A couple of days before, the TV started showing the projected path of a new hurricane named Gustav. All of them, the Weather channel, CNN, ABC, CBS...I watched them all and they all agreed that it was coming and it would be big. My boss sent out word to evacuate all the PDA camps. Most camps have two managers but the other manager for New Orleans wasn't expected for another two weeks. So I did most of the evacuation stuff by myself. While I was packing up the logistics crew arrived to strap down the new shower trailer with metal hurricane straps.

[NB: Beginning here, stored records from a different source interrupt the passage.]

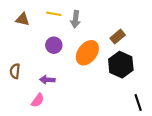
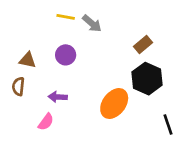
brown triangle: (22, 19) -> (28, 60), moved
gray arrow: (75, 19) -> (92, 23), turned -56
orange ellipse: (87, 53) -> (114, 103), moved

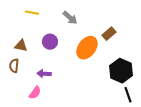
yellow line: (66, 17) -> (32, 13), moved
black hexagon: (147, 79) -> (121, 71), moved
orange ellipse: (114, 103) -> (87, 48), moved

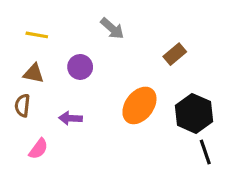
yellow line: (32, 13) -> (37, 35), moved
orange ellipse: (87, 48) -> (139, 105), moved
pink semicircle: (35, 93) -> (38, 149), moved

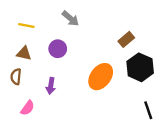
gray arrow: (112, 28) -> (70, 19), moved
black hexagon: (194, 113) -> (140, 67), moved
purple arrow: (70, 118) -> (51, 86), turned -84

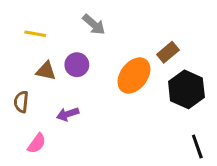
brown triangle: (24, 53) -> (46, 71), moved
orange ellipse: (101, 77) -> (134, 75), moved
purple arrow: (51, 86) -> (68, 114), turned 63

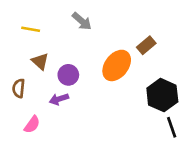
purple circle: (77, 65) -> (68, 75), moved
brown triangle: (46, 71) -> (40, 61), turned 30
black hexagon: (186, 89) -> (162, 95), moved

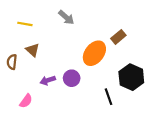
purple circle: (68, 75) -> (72, 78), moved
brown semicircle: (19, 88) -> (12, 62), moved
black line: (172, 127) -> (109, 97), moved

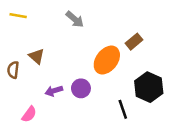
yellow line: (25, 24) -> (18, 16), moved

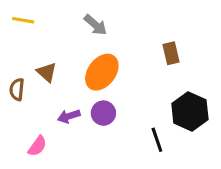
brown rectangle: (134, 42) -> (171, 53), turned -63
orange ellipse: (107, 60) -> (102, 72), moved

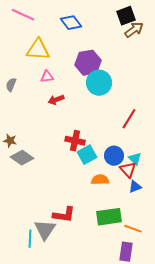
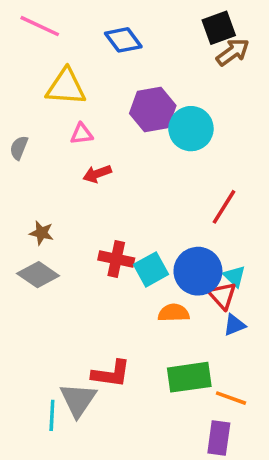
cyan circle: (99, 83) -> (191, 129), moved
brown star: (10, 141) -> (42, 233), moved
red cross: (75, 141) -> (116, 259), moved
blue circle: (114, 156) -> (198, 271), size x1.4

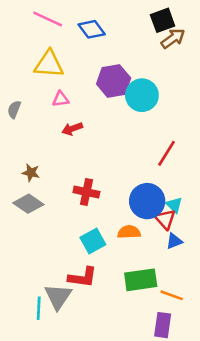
pink line: (40, 26) -> (48, 19), moved
cyan square: (151, 269) -> (93, 241), moved

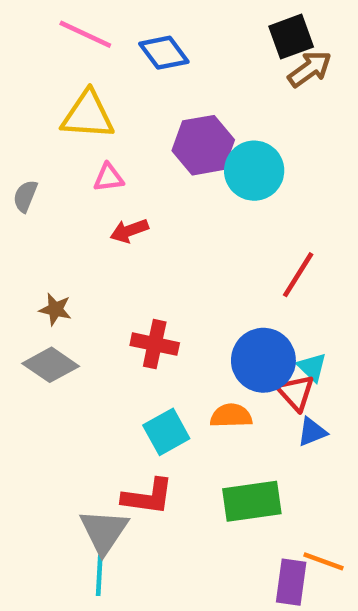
orange line: (172, 295) -> (324, 561), moved
cyan line: (39, 308) -> (99, 575), moved

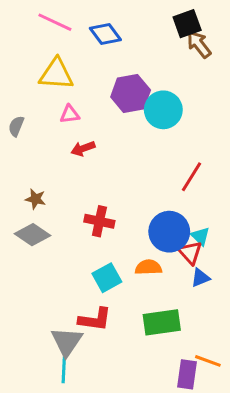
brown arrow: (310, 69) -> (199, 44), turned -92

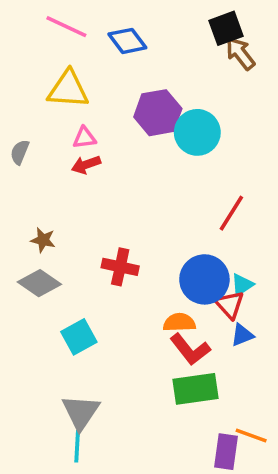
red arrow: (83, 148) -> (86, 165), moved
cyan triangle: (200, 236) -> (242, 285), turned 42
cyan square: (107, 278) -> (79, 337), moved
red L-shape: (95, 319) -> (190, 349), moved, turned 44

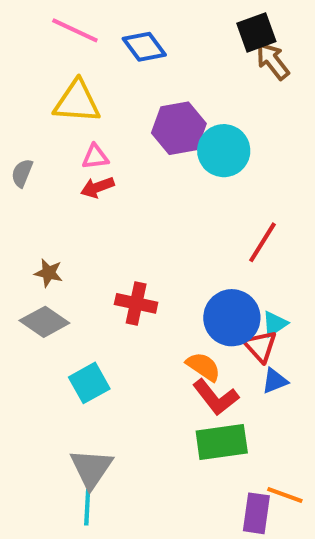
orange semicircle: (179, 322) -> (203, 367), turned 36

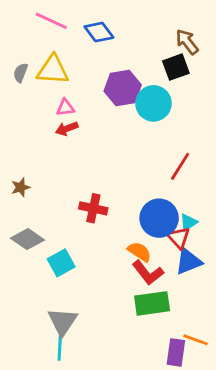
black square: (256, 32) -> (176, 67), moved
gray semicircle: (22, 173) -> (21, 73), moved
brown star: (48, 273) -> (21, 187), moved, turned -30
gray diamond: (44, 322) -> (28, 239), moved
blue triangle: (275, 381) -> (188, 261), size x1.5

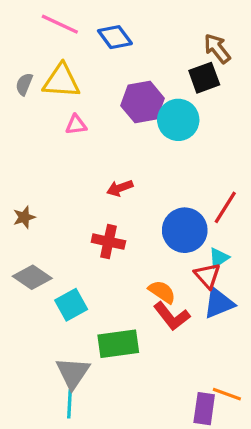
red arrow: (67, 129) -> (120, 188), moved
red line: (180, 166) -> (225, 207), moved
blue circle: (159, 218) -> (185, 230), moved
green rectangle: (152, 303) -> (118, 344), moved

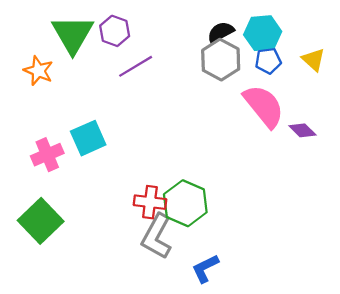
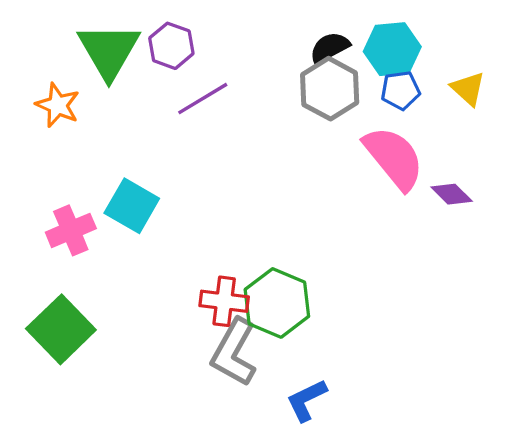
cyan square: (88, 138) -> (132, 206), turned -36

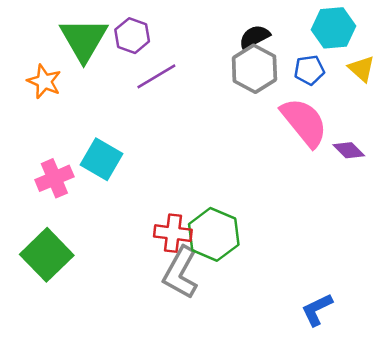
cyan hexagon: (392, 49) -> (333, 28), moved
blue L-shape: (307, 400) -> (317, 310), moved

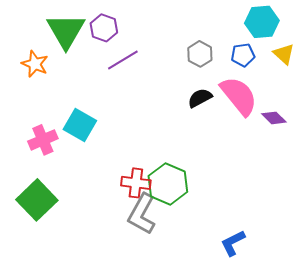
black semicircle: (254, 37) -> (200, 98), moved
gray hexagon: (254, 69) -> (200, 54), size x0.7
blue L-shape: (317, 310) -> (233, 243), moved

I received a call mid-week from the Project Homecoming staff. This is an agency that partners with us to find rebuilding work for our volunteers. They had a party planned for Friday, August 29th to celebrate the third anniversary of Hurricane Katrina. They wanted to know if I would still be there to unlock the doors because they still planned to party, hurricane or not. So while I was packing up laptops, files, copiers, blackberry phones and food then carrying it all out to my truck, they were bringing in food, helium balloons, door prizes and a banner that read, "Recover, Rebuild, Rejoice!" Like my daughter said, it was "In for Katrina, Out for Gustav."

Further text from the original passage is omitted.